More On Mercenaries
Legacy Media is developing a nasty habit of calling American soldiers mercenaries. Last month it was David M. Kennedy in The New York Times, who used the M-word and made an extended parallel between Americans in Iraq and Hessians in the American Revolution (þ Blackfive). Now Eleanor Clift has repeated the “mercenary” slur on the McLaughlin Group (þ Mean Mr. Mustard and Ace of Spades). This has naturally inspired contemptuous comments on all three of the linked blogs and a few others I’ve forgotten.
So far, the argument is all over the generosity or otherwise of military pay and benefits. This seems to me to miss the fundamental point. As the name implies — it is related to “mercantile” and “merchandise” — a mercenary is someone who fights primarily for money and not for patriotism or any other noble passion. It is easy enough to tell the difference. The question is not how much someone is paid to fight, but whether he would willingly fight for either side, and only prefers one or the other because it offers the highest pay for the lowest risk of death or dismemberment. History is filled with examples of mercenaries changing sides, singly or as entire units, because the pay was better (or the risk of death lower) on the other side. Do Kennedy and Clift believe that any significant number of American troops in Iraq would fight for the other side for 10% more money, or even for 100% or 1,000% more? If they do, they are damned fools. If they do not, in what sense can it be said that American troops are motivated primarily by money, and therefore mercenaries? Of course, the same considerations apply to private contractors in Iraq. The number of U.S. citizens who would be willing to work for the ‘insurgents’ if their pay were increased to three or ten or thirty times the current rate is probably not zero, but I suspect it’s still well under 1%.

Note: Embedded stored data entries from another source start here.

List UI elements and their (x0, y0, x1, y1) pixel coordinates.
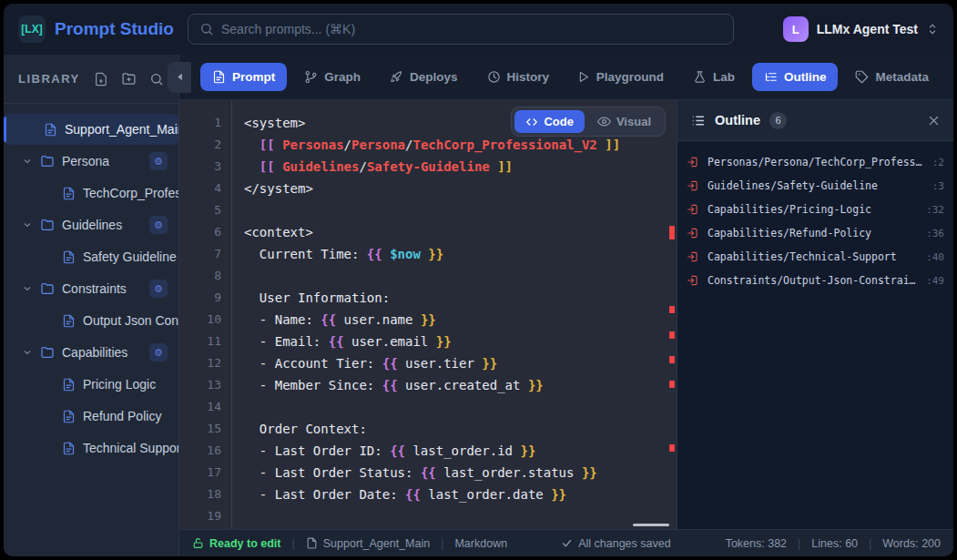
code-text: - Last Order Date: {{ last_order.date }} (221, 484, 566, 505)
file-icon (212, 70, 226, 84)
code-text: - Last Order Status: {{ last_order.statu… (221, 462, 597, 484)
tree-file-technical-support[interactable]: Technical Support (4, 433, 178, 463)
current-file: Support_Agent_Main (306, 537, 430, 550)
code-text: Current Time: {{ $now }} (221, 243, 443, 265)
tree-folder-capabilities[interactable]: Capabilities⚙ (4, 337, 178, 368)
sidebar-collapse-button[interactable] (168, 62, 191, 93)
tab-graph[interactable]: Graph (292, 63, 372, 91)
tree-folder-guidelines[interactable]: Guidelines⚙ (4, 209, 178, 240)
line-number: 18 (179, 484, 221, 505)
tab-label: Playground (596, 70, 664, 84)
outline-item[interactable]: Constraints/Output-Json-Constrai…:49 (687, 270, 944, 290)
tree-file-output-json-const[interactable]: Output Json Const (4, 305, 178, 336)
code-text: User Information: (221, 287, 390, 309)
panel-tab-metadata[interactable]: Metadata (843, 63, 941, 91)
chevron-down-icon[interactable] (22, 347, 33, 358)
separator: | (869, 537, 871, 550)
chevron-down-icon[interactable] (22, 219, 33, 230)
tree-file-pricing-logic[interactable]: Pricing Logic (4, 369, 178, 400)
code-editor[interactable]: 1<system>2 [[ Personas/Persona/TechCorp_… (179, 100, 677, 529)
panel-tab-lab[interactable]: Lab (681, 63, 747, 91)
tree-item-label: Persona (62, 154, 142, 168)
outline-item[interactable]: Guidelines/Safety-Guideline:3 (687, 176, 944, 196)
stat-words: Words: 200 (882, 537, 941, 550)
tab-label: Outline (784, 70, 827, 84)
panel-tab-playground[interactable]: Playground (565, 63, 676, 91)
code-line-17[interactable]: 17 - Last Order Status: {{ last_order.st… (179, 462, 677, 484)
code-line-10[interactable]: 10 - Name: {{ user.name }} (179, 309, 677, 331)
close-icon[interactable] (927, 114, 941, 127)
code-text: [[ Guidelines/Safety-Guideline ]] (221, 156, 513, 178)
code-line-9[interactable]: 9 User Information: (179, 287, 677, 309)
gear-icon[interactable]: ⚙ (149, 280, 168, 298)
line-number: 3 (179, 156, 221, 178)
outline-item[interactable]: Capabilities/Refund-Policy:36 (687, 223, 944, 243)
code-view-button[interactable]: Code (514, 110, 585, 133)
outline-item[interactable]: Capabilities/Pricing-Logic:32 (687, 199, 944, 219)
code-line-18[interactable]: 18 - Last Order Date: {{ last_order.date… (179, 484, 677, 505)
outline-item[interactable]: Capabilities/Technical-Support:40 (687, 247, 944, 267)
chevron-down-icon[interactable] (22, 283, 33, 294)
line-number: 19 (179, 505, 221, 527)
code-line-13[interactable]: 13 - Member Since: {{ user.created_at }} (179, 374, 677, 396)
horizontal-scrollbar[interactable] (633, 524, 669, 526)
new-folder-icon[interactable] (121, 71, 137, 87)
code-pane[interactable]: 1<system>2 [[ Personas/Persona/TechCorp_… (179, 100, 677, 529)
panel-tab-outline[interactable]: Outline (752, 63, 839, 91)
code-line-3[interactable]: 3 [[ Guidelines/Safety-Guideline ]] (179, 156, 677, 178)
tree-item-label: TechCorp_Profess (83, 186, 178, 200)
code-line-14[interactable]: 14 (179, 396, 677, 418)
code-line-7[interactable]: 7 Current Time: {{ $now }} (179, 243, 677, 265)
folder-icon (40, 154, 55, 168)
gear-icon[interactable]: ⚙ (149, 152, 168, 170)
rocket-icon (390, 70, 403, 84)
code-line-11[interactable]: 11 - Email: {{ user.email }} (179, 331, 677, 352)
tree-folder-constraints[interactable]: Constraints⚙ (4, 273, 178, 304)
tree-file-safety-guideline[interactable]: Safety Guideline (4, 241, 178, 272)
code-text (221, 265, 244, 287)
code-line-16[interactable]: 16 - Last Order ID: {{ last_order.id }} (179, 440, 677, 462)
code-line-5[interactable]: 5 (179, 199, 677, 221)
app-logo[interactable]: [LX] Prompt Studio (18, 15, 188, 43)
code-text: [[ Personas/Persona/TechCorp_Professiona… (221, 134, 620, 156)
code-text: - Account Tier: {{ user.tier }} (221, 352, 497, 374)
line-number: 6 (179, 221, 221, 243)
top-bar: [LX] Prompt Studio L LLMx Agent Test (4, 4, 953, 55)
code-line-2[interactable]: 2 [[ Personas/Persona/TechCorp_Professio… (179, 134, 677, 156)
gear-icon[interactable]: ⚙ (149, 216, 168, 234)
code-line-8[interactable]: 8 (179, 265, 677, 287)
chevrons-up-down-icon (926, 23, 939, 36)
file-icon (62, 442, 76, 455)
outline-list: Personas/Persona/TechCorp_Profess…:2Guid… (677, 141, 953, 301)
gear-icon[interactable]: ⚙ (149, 343, 168, 361)
new-file-icon[interactable] (94, 72, 108, 87)
sidebar-search-icon[interactable] (149, 72, 164, 87)
search-icon (199, 22, 214, 36)
code-line-6[interactable]: 6<context> (179, 221, 677, 243)
reference-icon (687, 250, 699, 263)
reference-icon (687, 156, 699, 168)
outline-title: Outline (715, 113, 760, 127)
code-line-4[interactable]: 4</system> (179, 178, 677, 199)
code-line-12[interactable]: 12 - Account Tier: {{ user.tier }} (179, 352, 677, 374)
file-format: Markdown (454, 537, 507, 550)
clock-icon (487, 70, 501, 84)
line-number: 10 (179, 309, 221, 331)
outline-item[interactable]: Personas/Persona/TechCorp_Profess…:2 (687, 152, 944, 172)
line-number: 5 (179, 199, 221, 221)
search-input[interactable] (221, 22, 722, 36)
tree-file-techcorp-profess[interactable]: TechCorp_Profess (4, 178, 178, 209)
visual-view-button[interactable]: Visual (586, 110, 662, 133)
tree-folder-persona[interactable]: Persona⚙ (4, 146, 178, 177)
chevron-down-icon[interactable] (22, 156, 33, 167)
tab-deploys[interactable]: Deploys (378, 63, 470, 91)
tree-file-support-agent-main[interactable]: Support_Agent_Main (4, 114, 178, 145)
tab-prompt[interactable]: Prompt (200, 63, 287, 91)
code-line-19[interactable]: 19 (179, 505, 677, 527)
save-status: All changes saved (561, 537, 670, 550)
tab-history[interactable]: History (475, 63, 562, 91)
search-box[interactable] (188, 14, 734, 45)
tree-file-refund-policy[interactable]: Refund Policy (4, 401, 178, 432)
code-line-15[interactable]: 15 Order Context: (179, 418, 677, 440)
user-menu[interactable]: L LLMx Agent Test (783, 16, 939, 42)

This post is a reprise of one I wrote April 2nd of last year, replying to a filthy troll’s assertion that the Blackwater contractors murdered and mutilated in Fallujah were mercenaries because they were (allegedly) motivated entirely by money. A month later, I posted Housman’s poem “Epitaph on an Army of Mercenaries”, which was his reply to World War I propaganda that called British troops “mercenaries” because they were volunteers where Germany’s were draftees.